JPS63136535A - Wire bonding method - Google Patents

Abstract

PURPOSE:To obtain excellent bonding characteristics while improving yield by correcting a search section distance at the time of the next bonding operation at every bonding operation. CONSTITUTION:A distance L between a node 31 at the time fo ofnding processing at one node 31 and a reference position 32 is measured every time said bonding processing is executed, and the distance S of a search section 34 for bonding processing at the adjacent next node is corrected from the distance L. Consequently, actual distances C on correction sections 33 at each node 31 ranging from No.1 to No.n are made approximately the same distance C already set. A bonding tool 18 is brought into contact with respective node 31 under always constant best conditions, thus acquiring stable bonding characteristics.

Description

[Detailed Description of the Invention] [Object of the Invention] (Industrial Application Field) The present invention provides a wire bonding method in which a bonding tool automatically connects a wire to each connection point on a semiconductor pellet attached to a substrate, for example. Regarding.

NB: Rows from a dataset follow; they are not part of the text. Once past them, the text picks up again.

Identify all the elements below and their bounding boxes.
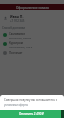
staticText: условиями оферты (4, 103, 29, 107)
button[interactable]: Самовывоз (0, 31, 64, 39)
button[interactable]: Курьером (0, 40, 64, 48)
button[interactable]: Постамат (0, 49, 64, 57)
staticText: Курьером (9, 41, 23, 45)
staticText: +7 912 345 (10, 19, 25, 22)
staticText: Постамат (9, 51, 23, 55)
staticText: Иван П. (10, 14, 24, 19)
staticText: Совершая покупку вы соглашаетесь с (4, 98, 58, 102)
staticText: Оформление заказа (16, 5, 49, 9)
button[interactable]: Иван П. (0, 14, 64, 22)
button[interactable]: Оплатить 2 490 ₽ (0, 110, 64, 118)
staticText: Самовывоз (9, 32, 25, 36)
staticText: Бесплатно, завтра (9, 36, 32, 39)
staticText: Оплатить 2 490 ₽ (19, 112, 45, 116)
staticText: Способ доставки (2, 26, 25, 30)
staticText: Послезавтра, 199 ₽ (9, 45, 33, 48)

(Prior Art) For example, as one of the semiconductor manufacturing processes, as shown in FIG. There is a wire bonding process in which the provided lead terminals 4 are connected with thin wires 5. Usually, in this wire bonding process, as shown in FIGS. 5 and 6,
A bonding tool 7 for performing wire bonding is located at a reference position 6 spaced upward from the substrate 1 by a distance LD. As shown in FIG. 6, the distance ML from the reference position 6 to the connection point position of the semiconductor pellet 3 is divided into a search section (distance S) 8 and a correction section (distance IC) 9. Then, the bonding tool 7 is attached to the semiconductor pellet 3.
When connecting the wire 5 to the connection point by lowering the bonding tool 7 to the connection point, the bonding tool 7 is lowered at high speed within the search section 8, and after passing the search section 8 and within the correction section 9, the bonding tool 7 is lowered at a constant speed slower than within the search section 8. I am trying to lower it with

It should be noted that the distance S of the search section 8 is determined in advance by key input from an operation panel or the like by an operator for each type of semiconductor pellet 3 to be wire-bonded.

By controlling the descending speed of the bonding tool 7 in two steps in this manner, the bonding processing speed can be increased and the impact when the bonding tool 7 contacts the semiconductor pellet 3 can be reduced.

However, even in the wire bonding method in which the descending speed of the bonding tool 7 is controlled in two stages as described above, there are still problems to be solved as follows. That is, if the semiconductor pellet 3 to be wire-bonded is correctly attached to the substrate 1 as shown in FIG. 5, there is no problem, but as shown in FIG. A situation occurs where the distribution is not uniform between the two. In this case, the semiconductor pellet 3 is bonded to the substrate 1 in an inclined state. As a result, for example, an error ΔL occurs between the distance between the connection point at the left end of the upper surface of the semiconductor pellet 3 and the reference position 6 and the distance between the right end connection point and the reference position 6.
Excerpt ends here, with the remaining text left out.